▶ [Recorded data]
• • • • •
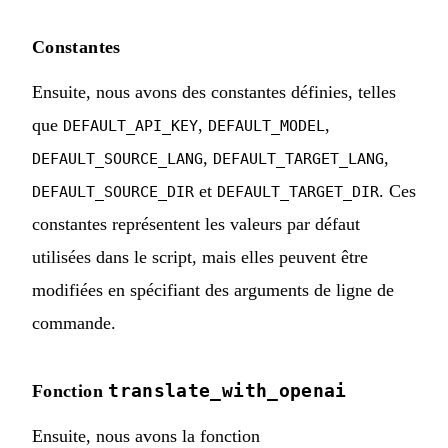
Constantes
Ensuite, nous avons des constantes définies, telles
que
,
,
DEFAULT_API_KEY
DEFAULT_MODEL
,
,
DEFAULT_SOURCE_LANG
DEFAULT_TARGET_LANG
et
. Ces
DEFAULT_SOURCE_DIR
DEFAULT_TARGET_DIR
constantes représentent les valeurs par défaut
utilisées dans le script, mais elles peuvent être
modifiées en spécifiant des arguments de ligne de
commande.
translate_with_openai
Fonction
Ensuite, nous avons la fonction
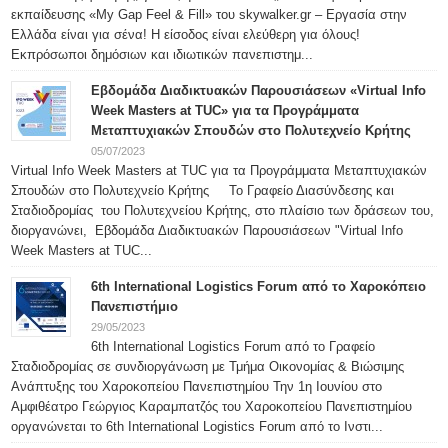
εκπαίδευσης «My Gap Feel & Fill» του skywalker.gr – Εργασία στην
Ελλάδα είναι για σένα! Η είσοδος είναι ελεύθερη για όλους!
Εκπρόσωποι δημόσιων και ιδιωτικών πανεπιστημ...
Εβδομάδα Διαδικτυακών Παρουσιάσεων «Virtual Info
Week Masters at TUC» για τα Προγράμματα
Μεταπτυχιακών Σπουδών στο Πολυτεχνείο Κρήτης
05/07/2023
Virtual Info Week Masters at TUC για τα Προγράμματα Μεταπτυχιακών
Σπουδών στο Πολυτεχνείο Κρήτης Το Γραφείο Διασύνδεσης και
Σταδιοδρομίας του Πολυτεχνείου Κρήτης, στο πλαίσιο των δράσεων του,
διοργανώνει, Εβδομάδα Διαδικτυακών Παρουσιάσεων "Virtual Info
Week Masters at TUC...
6th International Logistics Forum από το Χαροκόπειο
Πανεπιστήμιο
29/05/2023
6th International Logistics Forum από το Γραφείο
Σταδιοδρομίας σε συνδιοργάνωση με Τμήμα Οικονομίας & Βιώσιμης
Ανάπτυξης του Χαροκοπείου Πανεπιστημίου Την 1η Ιουνίου στο
Αμφιθέατρο Γεώργιος Καραμπατζός του Χαροκοπείου Πανεπιστημίου
οργανώνεται το 6th International Logistics Forum από το Ινστι...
• • • • •
▶ [Exercise aim] An exact copy of the entries, without any pictures, is what the answer should be.

▶ [Task output]
Constantes
Ensuite, nous avons des constantes définies, telles
que
,
,
DEFAULT_API_KEY
DEFAULT_MODEL
,
,
DEFAULT_SOURCE_LANG
DEFAULT_TARGET_LANG
et
. Ces
DEFAULT_SOURCE_DIR
DEFAULT_TARGET_DIR
constantes représentent les valeurs par défaut
utilisées dans le script, mais elles peuvent être
modifiées en spécifiant des arguments de ligne de
commande.
translate_with_openai
Fonction
Ensuite, nous avons la fonction
εκπαίδευσης «My Gap Feel & Fill» του skywalker.gr – Εργασία στην
Ελλάδα είναι για σένα! Η είσοδος είναι ελεύθερη για όλους!
Εκπρόσωποι δημόσιων και ιδιωτικών πανεπιστημ...
Εβδομάδα Διαδικτυακών Παρουσιάσεων «Virtual Info
Week Masters at TUC» για τα Προγράμματα
Μεταπτυχιακών Σπουδών στο Πολυτεχνείο Κρήτης
05/07/2023
Virtual Info Week Masters at TUC για τα Προγράμματα Μεταπτυχιακών
Σπουδών στο Πολυτεχνείο Κρήτης Το Γραφείο Διασύνδεσης και
Σταδιοδρομίας του Πολυτεχνείου Κρήτης, στο πλαίσιο των δράσεων του,
διοργανώνει, Εβδομάδα Διαδικτυακών Παρουσιάσεων "Virtual Info
Week Masters at TUC...
6th International Logistics Forum από το Χαροκόπειο
Πανεπιστήμιο
29/05/2023
6th International Logistics Forum από το Γραφείο
Σταδιοδρομίας σε συνδιοργάνωση με Τμήμα Οικονομίας & Βιώσιμης
Ανάπτυξης του Χαροκοπείου Πανεπιστημίου Την 1η Ιουνίου στο
Αμφιθέατρο Γεώργιος Καραμπατζός του Χαροκοπείου Πανεπιστημίου
οργανώνεται το 6th International Logistics Forum από το Ινστι...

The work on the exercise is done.